* _Your goal_
Your answer should hold only the lines from the one containing "TRI Pointe Group Unveils" through the last line below, copied exactly; pictures stay out.

*** Data shown Section Begins ***

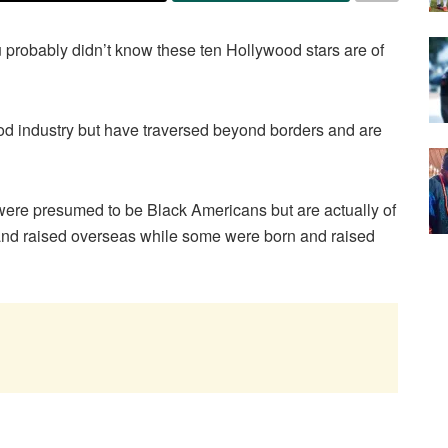
u probably didn’t know these ten Hollywood stars are of
od industry but have traversed beyond borders and are
ho were presumed to be Black Americans but are actually of
and raised overseas while some were born and raised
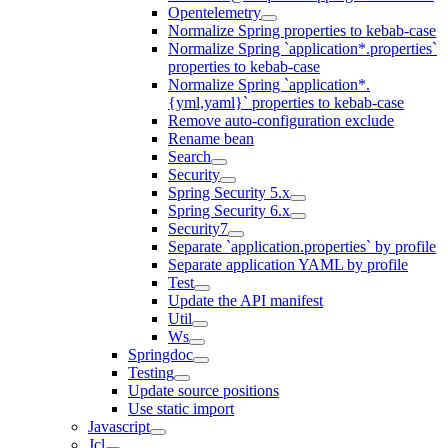
Opentelemetry
Normalize Spring properties to kebab-case
Normalize Spring `application*.properties`
properties to kebab-case
Normalize Spring `application*.
{yml,yaml}` properties to kebab-case
Remove auto-configuration exclude
Rename bean
Search
Security
Spring Security 5.x
Spring Security 6.x
Security7
Separate `application.properties` by profile
Separate application YAML by profile
Test
Update the API manifest
Util
Ws
Springdoc
Testing
Update source positions
Use static import
Javascript
Jcl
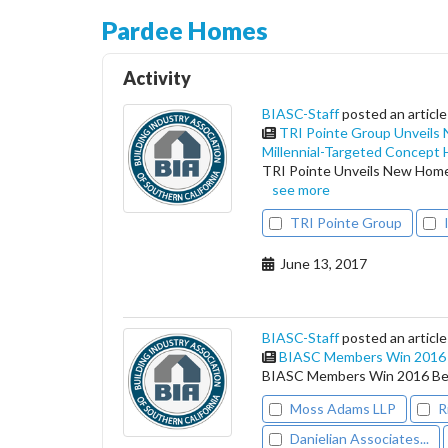
Pardee Homes
Activity
BIASC-Staff
posted an article
TRI Pointe Group Unveils
Millennial-Targeted Concept
TRI Pointe Unveils New Home
see more
TRI Pointe Group
June 13, 2017
BIASC-Staff
posted an article
BIASC Members Win 2016 B
BIASC Members Win 2016 Bes
Moss Adams LLP
R
Danielian Associates...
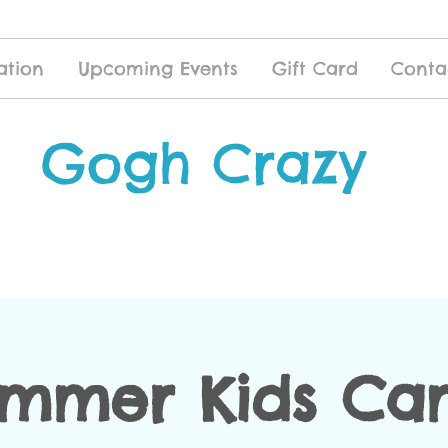
ation
Upcoming Events
Gift Card
Conta
Gogh Crazy
mmer Kids C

*** Data shown Section Ends ***

* _Solved exercise_
TRI Pointe Group Unveils
Millennial-Targeted Concept
TRI Pointe Unveils New Home
see more
TRI Pointe Group
June 13, 2017
BIASC-Staff
posted an article
BIASC Members Win 2016 B
BIASC Members Win 2016 Bes
Moss Adams LLP
R
Danielian Associates...
ation
Upcoming Events
Gift Card
Conta
Gogh Crazy
mmer Kids C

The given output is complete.